Eliana Calmon ressaltou que sua decisão não traz prejuízos ao mérito do procedimento administrativo, “mas apenas impugna o processo”, já que “transpareceu nítidas” as irregularidades processuais. O voto seguinte seria do ministro Castro Meira, que decidiu pedir vista aos autos para poder estudar com mais profundidade a questão.
Mesmo com voto contrário à demanda de Panoeiro, a ministra Eliana Calmon fez questão de destacar o ineditismo e a relevância da defesa proferida por um advogado cego. “Foi um momento histórico para os tribunais superiores do país”, afirmou. O presidente da Seção, ministro Teori Albino Zavascki, também elogiou a defesa proferida por Panoeiro.

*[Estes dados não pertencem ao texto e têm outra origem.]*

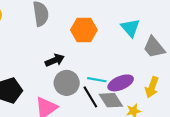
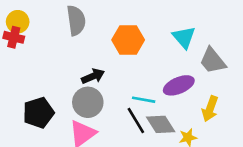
gray circle: (67, 83) -> (88, 102), moved
purple ellipse: (121, 83) -> (179, 85), moved

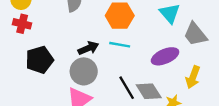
red cross: (14, 37) -> (22, 24), moved
cyan line: (144, 100) -> (120, 45), moved
black pentagon: (38, 113) -> (40, 60), moved

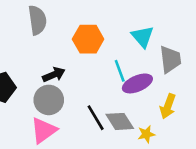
gray trapezoid: (195, 34) -> (170, 59), turned -148
cyan line: (120, 45) -> (120, 71), moved, turned 60

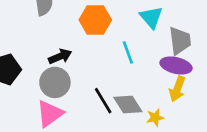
purple ellipse: (137, 83) -> (176, 65), moved, turned 36

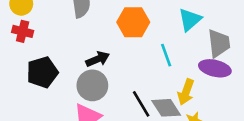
cyan triangle: (151, 17) -> (190, 20), turned 30
yellow arrow: (177, 89) -> (186, 92), moved

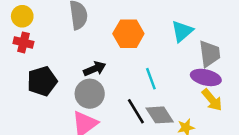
cyan line: (166, 55) -> (151, 79), moved
yellow arrow: (186, 92) -> (212, 100), moved, turned -60

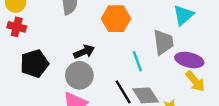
cyan triangle: (182, 31) -> (183, 15), moved
gray trapezoid: (210, 54) -> (163, 42), moved

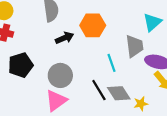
black arrow: (84, 52) -> (64, 38), moved

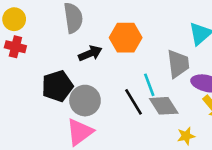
black pentagon: (21, 65) -> (57, 86), moved
black line: (99, 90) -> (134, 102), moved
gray diamond: (119, 93) -> (164, 106), moved

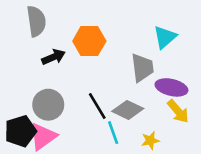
cyan line: (149, 85) -> (113, 133), moved
black pentagon: (57, 86) -> (20, 131), moved
gray diamond: (164, 106) -> (128, 110), turned -32

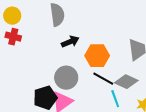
orange hexagon: (89, 41) -> (97, 56), moved
black line: (97, 106) -> (103, 79), turned -30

O voto contrário da relatora não abateu o advogado, que foi muito cumprimentado pelos colegas na saída do plenário. “É assim mesmo, é da profissão. Mas eu poderia ter me saído melhor”, lamentou, mas sem perder o sorriso diante do carinho dos amigos, da esposa e da mãe. Panoeiro admitiu que ficou um pouco nervoso e “com a boca seca”. Mas parece ter gostado da experiência, que deve ser apenas a primeira de muitas defesas em favor da União.